🤖 AI Summary
Understanding the universal behavioral dynamics of autoregressive language models during pretraining remains an open challenge.
Method: We conduct a systematic analysis across 1,400+ checkpoints spanning 14M–12B parameters, three model architectures (Transformer, Mamba, RWKV), and two datasets (OpenWebText, The Pile).
Contribution/Results: We discover highly consistent behavioral phase transitions across all configurations. Crucially, we show that 98% of behavioral variance is explained by three simple, interpretable heuristics—token frequency, n-gram probability, and semantic similarity—unifying diverse training trajectories. Our findings refute gradual generalization; instead, models undergo staged overfitting to increasingly higher-order local statistical patterns (e.g., from unigrams to trigrams). This constitutes the first cross-architecture, cross-scale, and cross-dataset universal behavioral paradigm for large language model training dynamics.
📝 Abstract
We show that across architecture (Transformer vs. Mamba vs. RWKV), training dataset (OpenWebText vs. The Pile), and scale (14 million parameters to 12 billion parameters), autoregressive language models exhibit highly consistent patterns of change in their behavior over the course of pretraining.

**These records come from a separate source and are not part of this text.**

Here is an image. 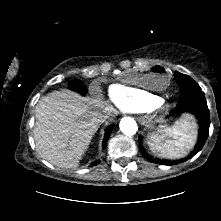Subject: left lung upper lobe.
I'll list each match as a JSON object with an SVG mask.
<instances>
[{"label": "left lung upper lobe", "instance_id": "obj_1", "mask_svg": "<svg viewBox=\"0 0 221 221\" xmlns=\"http://www.w3.org/2000/svg\"><path fill=\"white\" fill-rule=\"evenodd\" d=\"M175 78L177 84L180 86V91L182 95L193 94L201 91L200 86L189 76L176 72Z\"/></svg>", "mask_w": 221, "mask_h": 221}]
</instances>
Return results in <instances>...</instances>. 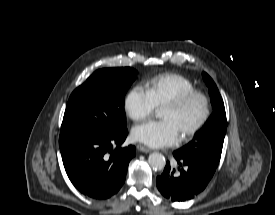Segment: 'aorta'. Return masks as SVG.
<instances>
[{
    "label": "aorta",
    "instance_id": "obj_1",
    "mask_svg": "<svg viewBox=\"0 0 275 215\" xmlns=\"http://www.w3.org/2000/svg\"><path fill=\"white\" fill-rule=\"evenodd\" d=\"M159 116V113H156ZM149 165L155 170H162L166 165L165 157L161 153H151L148 158Z\"/></svg>",
    "mask_w": 275,
    "mask_h": 215
}]
</instances>
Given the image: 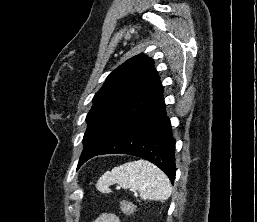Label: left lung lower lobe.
<instances>
[{
  "label": "left lung lower lobe",
  "instance_id": "left-lung-lower-lobe-1",
  "mask_svg": "<svg viewBox=\"0 0 257 222\" xmlns=\"http://www.w3.org/2000/svg\"><path fill=\"white\" fill-rule=\"evenodd\" d=\"M175 143L161 94L88 159L112 153L138 156L158 166L173 184L176 174ZM88 159L82 161L78 167Z\"/></svg>",
  "mask_w": 257,
  "mask_h": 222
}]
</instances>
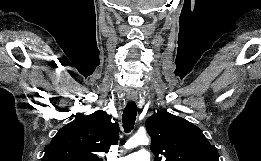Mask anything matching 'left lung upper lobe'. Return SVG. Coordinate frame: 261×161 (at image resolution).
<instances>
[{
  "label": "left lung upper lobe",
  "instance_id": "left-lung-upper-lobe-1",
  "mask_svg": "<svg viewBox=\"0 0 261 161\" xmlns=\"http://www.w3.org/2000/svg\"><path fill=\"white\" fill-rule=\"evenodd\" d=\"M154 161H219L218 152L202 131L189 121L160 111L146 121Z\"/></svg>",
  "mask_w": 261,
  "mask_h": 161
}]
</instances>
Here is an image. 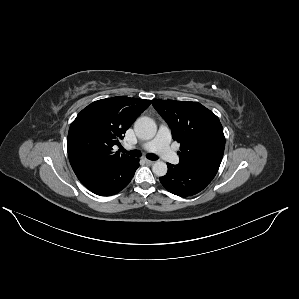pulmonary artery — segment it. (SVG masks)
<instances>
[{"label": "pulmonary artery", "instance_id": "pulmonary-artery-1", "mask_svg": "<svg viewBox=\"0 0 299 299\" xmlns=\"http://www.w3.org/2000/svg\"><path fill=\"white\" fill-rule=\"evenodd\" d=\"M171 132L167 126H161L157 136L142 145V148L148 152H154L160 155L165 161L178 164L179 157L173 153L170 148Z\"/></svg>", "mask_w": 299, "mask_h": 299}]
</instances>
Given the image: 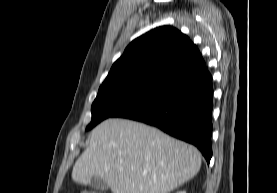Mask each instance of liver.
Returning a JSON list of instances; mask_svg holds the SVG:
<instances>
[{
    "label": "liver",
    "mask_w": 277,
    "mask_h": 193,
    "mask_svg": "<svg viewBox=\"0 0 277 193\" xmlns=\"http://www.w3.org/2000/svg\"><path fill=\"white\" fill-rule=\"evenodd\" d=\"M201 155L185 142L143 123L111 118L91 132L72 179L106 181L112 193H169L200 170Z\"/></svg>",
    "instance_id": "1"
}]
</instances>
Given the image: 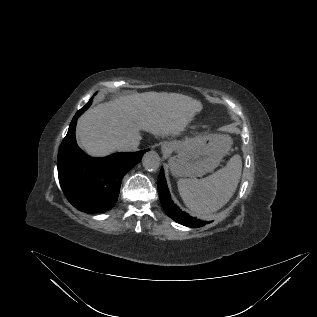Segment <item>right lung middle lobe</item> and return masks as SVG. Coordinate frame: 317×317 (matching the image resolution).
I'll return each mask as SVG.
<instances>
[{
	"label": "right lung middle lobe",
	"instance_id": "1",
	"mask_svg": "<svg viewBox=\"0 0 317 317\" xmlns=\"http://www.w3.org/2000/svg\"><path fill=\"white\" fill-rule=\"evenodd\" d=\"M91 103H92V99H90V101L80 110L85 111L91 105Z\"/></svg>",
	"mask_w": 317,
	"mask_h": 317
}]
</instances>
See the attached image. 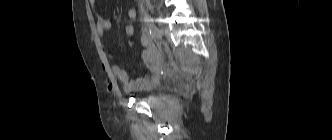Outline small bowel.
Masks as SVG:
<instances>
[{
  "label": "small bowel",
  "instance_id": "c3829d8e",
  "mask_svg": "<svg viewBox=\"0 0 332 140\" xmlns=\"http://www.w3.org/2000/svg\"><path fill=\"white\" fill-rule=\"evenodd\" d=\"M90 6L96 17V30L98 35L103 38L105 34L111 30L112 22L108 18H104L96 9V0H89ZM129 18L133 19L136 17V10L129 8L127 10ZM141 43L145 47L142 58L146 63H150L153 58V51L149 46V38L146 35L141 37ZM131 44V42H129ZM112 73L116 79L123 84V89L126 93H133L136 91L143 90L146 84L151 80L149 77L139 78L136 80H129L127 72L118 64L111 66Z\"/></svg>",
  "mask_w": 332,
  "mask_h": 140
}]
</instances>
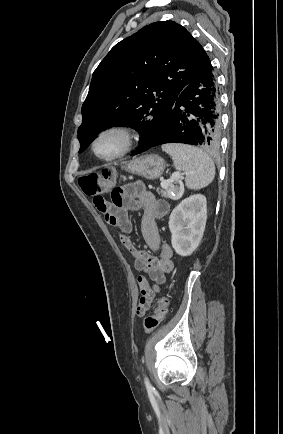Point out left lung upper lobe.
Returning <instances> with one entry per match:
<instances>
[{"instance_id": "obj_1", "label": "left lung upper lobe", "mask_w": 283, "mask_h": 434, "mask_svg": "<svg viewBox=\"0 0 283 434\" xmlns=\"http://www.w3.org/2000/svg\"><path fill=\"white\" fill-rule=\"evenodd\" d=\"M212 67L201 44L174 21L155 22L116 44L93 73L78 128L83 152L110 126L140 134V147L153 143L181 91Z\"/></svg>"}]
</instances>
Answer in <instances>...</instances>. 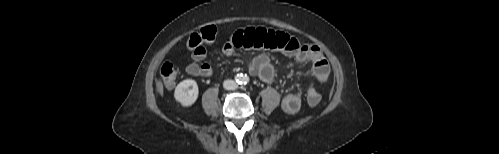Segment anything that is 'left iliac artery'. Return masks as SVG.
Here are the masks:
<instances>
[{
	"instance_id": "left-iliac-artery-1",
	"label": "left iliac artery",
	"mask_w": 499,
	"mask_h": 154,
	"mask_svg": "<svg viewBox=\"0 0 499 154\" xmlns=\"http://www.w3.org/2000/svg\"><path fill=\"white\" fill-rule=\"evenodd\" d=\"M243 84H248L249 83V77L247 75H244L243 76V80H242Z\"/></svg>"
}]
</instances>
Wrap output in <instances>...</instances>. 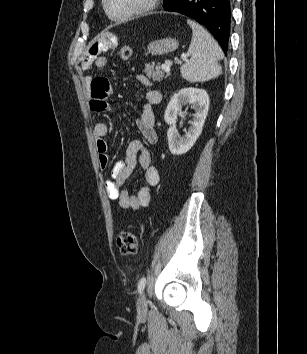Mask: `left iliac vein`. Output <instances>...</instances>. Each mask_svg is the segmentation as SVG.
<instances>
[{
    "label": "left iliac vein",
    "mask_w": 307,
    "mask_h": 354,
    "mask_svg": "<svg viewBox=\"0 0 307 354\" xmlns=\"http://www.w3.org/2000/svg\"><path fill=\"white\" fill-rule=\"evenodd\" d=\"M138 312L141 315H145L147 312V298L145 293H141L138 300Z\"/></svg>",
    "instance_id": "left-iliac-vein-1"
}]
</instances>
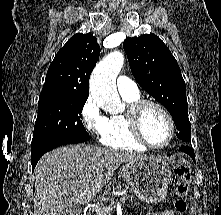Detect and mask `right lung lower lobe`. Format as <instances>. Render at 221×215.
Wrapping results in <instances>:
<instances>
[{
	"label": "right lung lower lobe",
	"mask_w": 221,
	"mask_h": 215,
	"mask_svg": "<svg viewBox=\"0 0 221 215\" xmlns=\"http://www.w3.org/2000/svg\"><path fill=\"white\" fill-rule=\"evenodd\" d=\"M86 140H88V137H85V138H83V139H80V140H77V141H73V142H70V143H66V144H76V143L84 142V141H86ZM57 146H59V145H57ZM57 146H52V147L46 148V149H44V150H42V151H39V152H37V153H35V154H31L32 169L35 168V166H36L38 160L41 158V156H42L44 153H46V152H48V151L54 149V148L57 147Z\"/></svg>",
	"instance_id": "1"
}]
</instances>
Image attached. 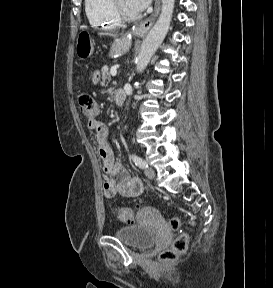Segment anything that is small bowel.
Instances as JSON below:
<instances>
[{"instance_id":"obj_1","label":"small bowel","mask_w":273,"mask_h":288,"mask_svg":"<svg viewBox=\"0 0 273 288\" xmlns=\"http://www.w3.org/2000/svg\"><path fill=\"white\" fill-rule=\"evenodd\" d=\"M88 128L95 132L99 154L103 160V194L112 198L116 194L124 197H136L143 192V183L138 177L128 174L120 161L115 157L108 141V131L105 124L91 119Z\"/></svg>"}]
</instances>
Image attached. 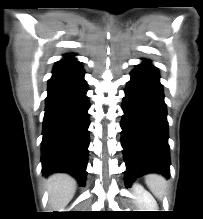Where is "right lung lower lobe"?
<instances>
[{"label": "right lung lower lobe", "instance_id": "1", "mask_svg": "<svg viewBox=\"0 0 203 219\" xmlns=\"http://www.w3.org/2000/svg\"><path fill=\"white\" fill-rule=\"evenodd\" d=\"M79 61H58L48 81L41 161L44 175L66 172L84 185L88 159L90 104Z\"/></svg>", "mask_w": 203, "mask_h": 219}]
</instances>
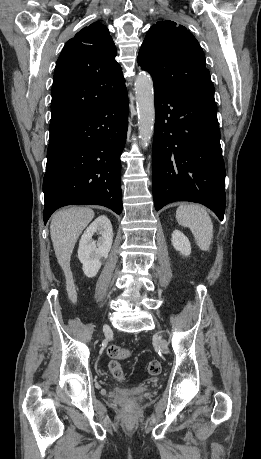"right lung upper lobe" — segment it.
<instances>
[{"label": "right lung upper lobe", "instance_id": "1", "mask_svg": "<svg viewBox=\"0 0 261 459\" xmlns=\"http://www.w3.org/2000/svg\"><path fill=\"white\" fill-rule=\"evenodd\" d=\"M116 54L108 29L100 22L83 28L65 44L54 72L50 126L70 125L126 88Z\"/></svg>", "mask_w": 261, "mask_h": 459}]
</instances>
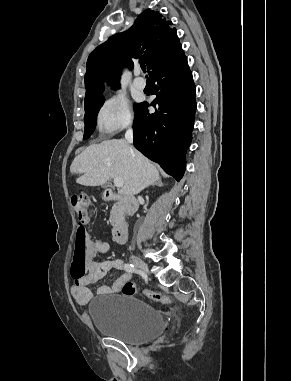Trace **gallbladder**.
<instances>
[{
	"instance_id": "1",
	"label": "gallbladder",
	"mask_w": 291,
	"mask_h": 381,
	"mask_svg": "<svg viewBox=\"0 0 291 381\" xmlns=\"http://www.w3.org/2000/svg\"><path fill=\"white\" fill-rule=\"evenodd\" d=\"M107 186H108V183H106V184L103 185L104 188L107 187Z\"/></svg>"
}]
</instances>
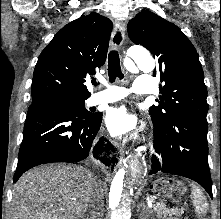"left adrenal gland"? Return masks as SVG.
Here are the masks:
<instances>
[{
  "label": "left adrenal gland",
  "mask_w": 221,
  "mask_h": 219,
  "mask_svg": "<svg viewBox=\"0 0 221 219\" xmlns=\"http://www.w3.org/2000/svg\"><path fill=\"white\" fill-rule=\"evenodd\" d=\"M141 207H142V205H139L138 209H137V211L140 212V219H147V217L150 214V210H149V208L144 207L143 210H145V212H141Z\"/></svg>",
  "instance_id": "a2214340"
}]
</instances>
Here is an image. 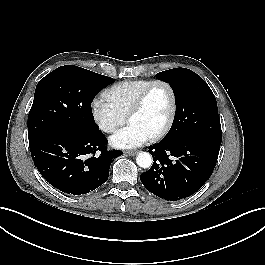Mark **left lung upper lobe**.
Here are the masks:
<instances>
[{
    "label": "left lung upper lobe",
    "instance_id": "1",
    "mask_svg": "<svg viewBox=\"0 0 265 265\" xmlns=\"http://www.w3.org/2000/svg\"><path fill=\"white\" fill-rule=\"evenodd\" d=\"M156 78L170 84L177 107L172 127L161 141L199 135L221 142L217 102L199 75L186 68H174L157 73Z\"/></svg>",
    "mask_w": 265,
    "mask_h": 265
}]
</instances>
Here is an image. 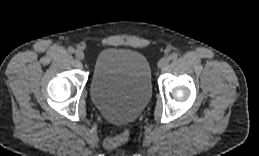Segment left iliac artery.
Returning <instances> with one entry per match:
<instances>
[{
  "mask_svg": "<svg viewBox=\"0 0 259 156\" xmlns=\"http://www.w3.org/2000/svg\"><path fill=\"white\" fill-rule=\"evenodd\" d=\"M178 58V55L176 53H172L170 56H169V59L170 60H176Z\"/></svg>",
  "mask_w": 259,
  "mask_h": 156,
  "instance_id": "obj_1",
  "label": "left iliac artery"
}]
</instances>
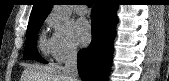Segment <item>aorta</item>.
Returning a JSON list of instances; mask_svg holds the SVG:
<instances>
[{
	"instance_id": "obj_1",
	"label": "aorta",
	"mask_w": 169,
	"mask_h": 81,
	"mask_svg": "<svg viewBox=\"0 0 169 81\" xmlns=\"http://www.w3.org/2000/svg\"><path fill=\"white\" fill-rule=\"evenodd\" d=\"M54 12L63 21H67L72 15L70 5H54Z\"/></svg>"
}]
</instances>
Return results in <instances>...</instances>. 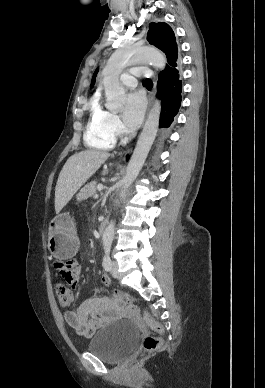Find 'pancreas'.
<instances>
[{
  "label": "pancreas",
  "instance_id": "1",
  "mask_svg": "<svg viewBox=\"0 0 265 388\" xmlns=\"http://www.w3.org/2000/svg\"><path fill=\"white\" fill-rule=\"evenodd\" d=\"M97 184L98 182H90V184L84 186V188L80 190L79 194H77L78 202H81V200H87V198H91V196H95Z\"/></svg>",
  "mask_w": 265,
  "mask_h": 388
}]
</instances>
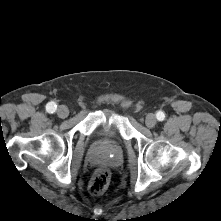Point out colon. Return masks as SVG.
Wrapping results in <instances>:
<instances>
[{"label": "colon", "mask_w": 221, "mask_h": 221, "mask_svg": "<svg viewBox=\"0 0 221 221\" xmlns=\"http://www.w3.org/2000/svg\"><path fill=\"white\" fill-rule=\"evenodd\" d=\"M110 182V172L107 169L97 170L89 184V191L93 195H99L106 191Z\"/></svg>", "instance_id": "obj_1"}]
</instances>
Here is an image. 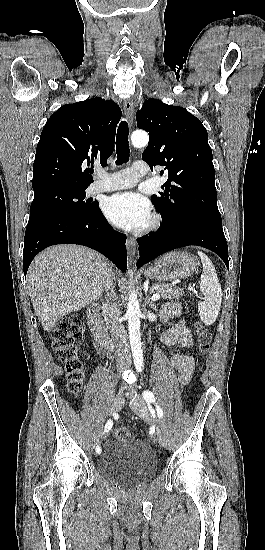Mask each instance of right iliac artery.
Masks as SVG:
<instances>
[{"label":"right iliac artery","mask_w":265,"mask_h":550,"mask_svg":"<svg viewBox=\"0 0 265 550\" xmlns=\"http://www.w3.org/2000/svg\"><path fill=\"white\" fill-rule=\"evenodd\" d=\"M112 425H113L112 420H108V422L105 424V427H104V433L108 432L112 428ZM96 452L98 454L101 453V448L99 445L96 447Z\"/></svg>","instance_id":"obj_1"}]
</instances>
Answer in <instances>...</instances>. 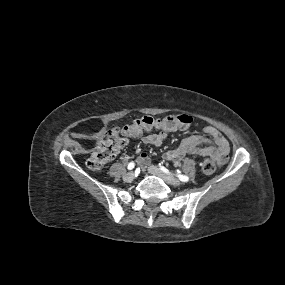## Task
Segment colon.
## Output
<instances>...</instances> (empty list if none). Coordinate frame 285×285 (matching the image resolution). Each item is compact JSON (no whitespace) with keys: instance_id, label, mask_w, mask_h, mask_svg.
Listing matches in <instances>:
<instances>
[{"instance_id":"5ec220e1","label":"colon","mask_w":285,"mask_h":285,"mask_svg":"<svg viewBox=\"0 0 285 285\" xmlns=\"http://www.w3.org/2000/svg\"><path fill=\"white\" fill-rule=\"evenodd\" d=\"M192 122V117L187 114L170 115L161 119H155L150 116L134 119L121 129H112L104 133L91 151L87 159V165L89 168L97 170L115 157L120 148V143H118L119 132L125 137L135 138L143 130L152 128L156 124L162 123L166 126H172L177 130L185 131L191 127ZM201 169L204 174L211 175L216 170V163L213 160H205L201 164Z\"/></svg>"}]
</instances>
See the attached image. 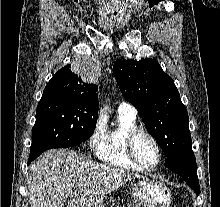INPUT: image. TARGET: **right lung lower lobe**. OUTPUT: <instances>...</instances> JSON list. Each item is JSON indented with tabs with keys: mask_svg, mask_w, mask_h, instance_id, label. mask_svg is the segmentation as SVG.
Here are the masks:
<instances>
[{
	"mask_svg": "<svg viewBox=\"0 0 220 207\" xmlns=\"http://www.w3.org/2000/svg\"><path fill=\"white\" fill-rule=\"evenodd\" d=\"M38 157V155L37 154H30L29 155V160H28V165L34 160V159H36Z\"/></svg>",
	"mask_w": 220,
	"mask_h": 207,
	"instance_id": "1",
	"label": "right lung lower lobe"
}]
</instances>
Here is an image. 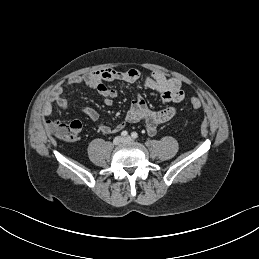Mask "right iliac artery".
<instances>
[{
    "mask_svg": "<svg viewBox=\"0 0 259 259\" xmlns=\"http://www.w3.org/2000/svg\"><path fill=\"white\" fill-rule=\"evenodd\" d=\"M121 135L125 137V136L128 135V132H127V131H122V132H121Z\"/></svg>",
    "mask_w": 259,
    "mask_h": 259,
    "instance_id": "obj_1",
    "label": "right iliac artery"
}]
</instances>
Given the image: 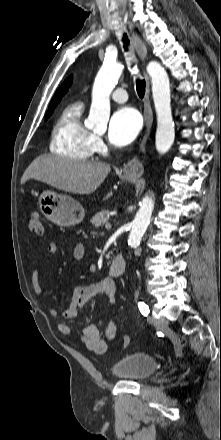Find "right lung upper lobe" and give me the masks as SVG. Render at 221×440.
Segmentation results:
<instances>
[{"instance_id":"1","label":"right lung upper lobe","mask_w":221,"mask_h":440,"mask_svg":"<svg viewBox=\"0 0 221 440\" xmlns=\"http://www.w3.org/2000/svg\"><path fill=\"white\" fill-rule=\"evenodd\" d=\"M72 83V76L68 77L63 84L59 87V89L56 91L54 98L52 102L50 103L49 109L55 108L56 105L60 102L62 96L67 92L68 88L70 87ZM48 109V110H49Z\"/></svg>"}]
</instances>
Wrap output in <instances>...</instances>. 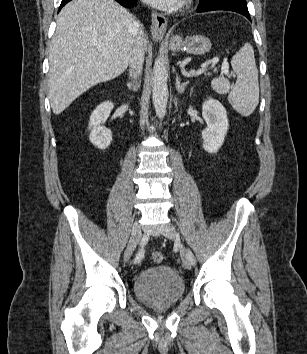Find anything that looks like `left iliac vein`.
I'll return each instance as SVG.
<instances>
[{"label":"left iliac vein","mask_w":307,"mask_h":354,"mask_svg":"<svg viewBox=\"0 0 307 354\" xmlns=\"http://www.w3.org/2000/svg\"><path fill=\"white\" fill-rule=\"evenodd\" d=\"M163 234L165 237H167L169 239H173L177 242V244L179 245V248H180V256H181V260L183 262V265L186 269L190 270L191 269V260H190L189 253L187 252L186 248L184 247V245L180 241V238L177 234L175 227L172 225H168L163 230Z\"/></svg>","instance_id":"1"}]
</instances>
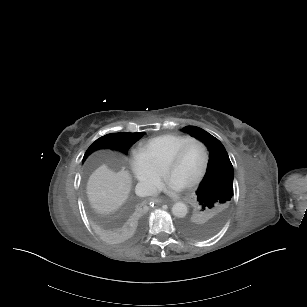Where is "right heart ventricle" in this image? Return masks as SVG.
I'll return each mask as SVG.
<instances>
[{
  "mask_svg": "<svg viewBox=\"0 0 307 307\" xmlns=\"http://www.w3.org/2000/svg\"><path fill=\"white\" fill-rule=\"evenodd\" d=\"M192 138L187 134L168 133L151 139L138 141L133 148L146 153L154 162L163 164L180 145Z\"/></svg>",
  "mask_w": 307,
  "mask_h": 307,
  "instance_id": "e07e8e85",
  "label": "right heart ventricle"
}]
</instances>
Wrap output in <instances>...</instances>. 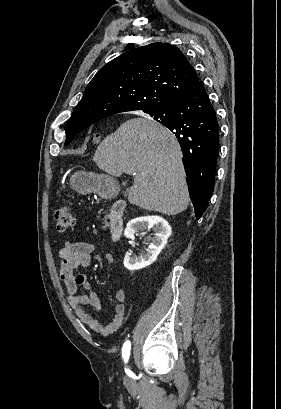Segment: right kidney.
I'll return each instance as SVG.
<instances>
[{
  "mask_svg": "<svg viewBox=\"0 0 281 409\" xmlns=\"http://www.w3.org/2000/svg\"><path fill=\"white\" fill-rule=\"evenodd\" d=\"M152 229L154 231V237H152V243H149L148 249L140 255H134V253H125L124 257V267L128 271H139V269H144V267H149L154 261H156L160 251L165 247L168 237L172 233V229L163 219V217H157V215H148V217H136V219H131L127 223V227L124 231V237L127 239H134L136 233L140 231H149ZM140 235H146V233H140Z\"/></svg>",
  "mask_w": 281,
  "mask_h": 409,
  "instance_id": "ca27d5eb",
  "label": "right kidney"
}]
</instances>
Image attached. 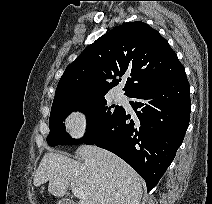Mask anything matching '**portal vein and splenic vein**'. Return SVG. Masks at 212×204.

Based on our analysis of over 1,400 language model checkpoints on over 110,000 tokens of English, we find that up to 98% of the variance in language model behavior at the word level can be explained by three simple heuristics: the unigram probability (frequency) of a given word, the $n$-gram probability of the word, and the semantic similarity between the word and its context. Furthermore, we see consistent behavioral phases in all language models, with their predicted probabilities for words overfitting to those words' $n$-gram probabilities for increasing $n$ over the course of training. Taken together, these results suggest that learning in neural language models may follow a similar trajectory irrespective of model details.